Hi All,
Have been searching forum but am not sure am searching issue correctly.
I have a 100 track album, the tracks are identified correctly, BUT I want
to change the poster that was selected. I understand that there can only
be one poster per album. That’s fine. I just want a different poster.
Don’t see a way to do this other than track by track 100 times
No need to do that on a track level (or more than once).
When you see the album item/poster (e.g. on the interpret home page), hover over the poster and click the Edit button (pencil). If you’re inside the album, click the pencil or ... > Edit from the menu at the top of that page.
Thanks tom80H, but don’t think that’s what I’m after
(but I don’t understand what the “interpret home page” is)
Following your example, I can change the poster for an album
with the SAME artist.
I have a 100 track album with 100 different artists.
The artist tracks are identified correctly, and each entry has
the same “white” icon. I want to give those 100 tracks the
same “black” icon.
When you access your music library, there’s a number of different views available. You can display your music By Artist (referring to the album artist, not a separate individual artist contributing e.g. a single Song/track to an album), By Album (as your albums would show on your shelf) or By Track (plain list with all your songs from all your albums).
Check out the music libraries section in the support article on how to use the library view: https://support.plex.tv/articles/200392126-using-the-library-view/
Editing the Album
I suppose your 100 tracks album is actually showing as a single album in Plex with e.g.
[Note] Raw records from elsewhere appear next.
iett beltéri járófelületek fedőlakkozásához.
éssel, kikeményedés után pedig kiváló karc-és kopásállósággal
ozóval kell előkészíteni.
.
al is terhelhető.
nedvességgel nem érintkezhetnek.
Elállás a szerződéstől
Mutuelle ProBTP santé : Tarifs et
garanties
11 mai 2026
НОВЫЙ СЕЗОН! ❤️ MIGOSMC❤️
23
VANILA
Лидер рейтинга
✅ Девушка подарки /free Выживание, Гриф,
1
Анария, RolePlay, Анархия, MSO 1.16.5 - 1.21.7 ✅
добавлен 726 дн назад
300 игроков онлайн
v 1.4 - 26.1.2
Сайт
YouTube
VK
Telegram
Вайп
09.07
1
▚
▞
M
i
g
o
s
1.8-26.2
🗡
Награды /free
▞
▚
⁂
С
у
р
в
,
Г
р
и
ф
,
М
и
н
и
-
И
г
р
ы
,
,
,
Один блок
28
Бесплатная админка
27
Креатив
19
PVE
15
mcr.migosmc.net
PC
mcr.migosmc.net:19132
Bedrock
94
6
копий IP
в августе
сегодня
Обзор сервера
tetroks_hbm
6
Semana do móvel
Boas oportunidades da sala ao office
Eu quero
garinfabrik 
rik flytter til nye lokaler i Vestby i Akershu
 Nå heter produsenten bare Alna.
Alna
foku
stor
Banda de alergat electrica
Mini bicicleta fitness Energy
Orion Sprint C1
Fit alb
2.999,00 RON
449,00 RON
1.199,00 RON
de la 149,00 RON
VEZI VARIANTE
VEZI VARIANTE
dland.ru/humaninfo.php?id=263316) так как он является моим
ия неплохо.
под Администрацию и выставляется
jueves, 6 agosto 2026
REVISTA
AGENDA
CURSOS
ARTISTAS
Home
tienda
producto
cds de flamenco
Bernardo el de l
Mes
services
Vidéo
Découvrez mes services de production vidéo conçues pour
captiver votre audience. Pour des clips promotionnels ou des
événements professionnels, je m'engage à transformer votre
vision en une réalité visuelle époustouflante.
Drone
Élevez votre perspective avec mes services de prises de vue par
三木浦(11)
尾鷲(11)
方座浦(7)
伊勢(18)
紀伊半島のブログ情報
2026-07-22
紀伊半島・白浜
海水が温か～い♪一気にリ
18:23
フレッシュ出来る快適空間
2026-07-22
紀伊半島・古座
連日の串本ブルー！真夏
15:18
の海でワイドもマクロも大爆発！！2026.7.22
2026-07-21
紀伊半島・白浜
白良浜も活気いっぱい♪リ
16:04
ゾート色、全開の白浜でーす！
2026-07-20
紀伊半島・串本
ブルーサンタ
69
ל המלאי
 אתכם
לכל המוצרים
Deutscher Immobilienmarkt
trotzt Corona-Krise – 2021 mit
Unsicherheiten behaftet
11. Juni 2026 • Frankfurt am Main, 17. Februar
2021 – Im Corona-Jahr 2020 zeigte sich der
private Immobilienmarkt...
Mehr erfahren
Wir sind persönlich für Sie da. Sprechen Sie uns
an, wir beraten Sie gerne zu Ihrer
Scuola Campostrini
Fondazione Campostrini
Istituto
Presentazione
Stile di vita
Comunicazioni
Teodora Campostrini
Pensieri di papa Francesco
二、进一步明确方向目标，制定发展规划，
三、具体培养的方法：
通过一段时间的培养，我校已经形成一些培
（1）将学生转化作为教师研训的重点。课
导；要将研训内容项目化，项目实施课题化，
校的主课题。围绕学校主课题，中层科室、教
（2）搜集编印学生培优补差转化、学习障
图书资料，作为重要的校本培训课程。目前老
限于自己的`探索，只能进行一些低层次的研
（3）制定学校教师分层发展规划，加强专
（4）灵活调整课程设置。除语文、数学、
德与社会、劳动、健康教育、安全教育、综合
Various Artists as the album artist and many individual artists/contributors. If so… just enter the album‘s pre-play screen (the page that shows the album cover and all its tracks) and click the Edit button in the action bar (top navigation/menu). This will open the form/Modal Shared above where you can set the properties for the entire album (name, artist, tags, poster…). https://support.plex.tv/articles/201272763-edit-details/
If you have your album showing as dozens of albums because of how it’s currently organized by individual artists, your first step should be to actually make it into 1 single album.
Thanks tom80H, that is exactly my issue.
The album is listed “dozens” (actually 100,
one per track) times.
There are 100 different artist names with the SAME
album name and the SAME (incorrect) icon.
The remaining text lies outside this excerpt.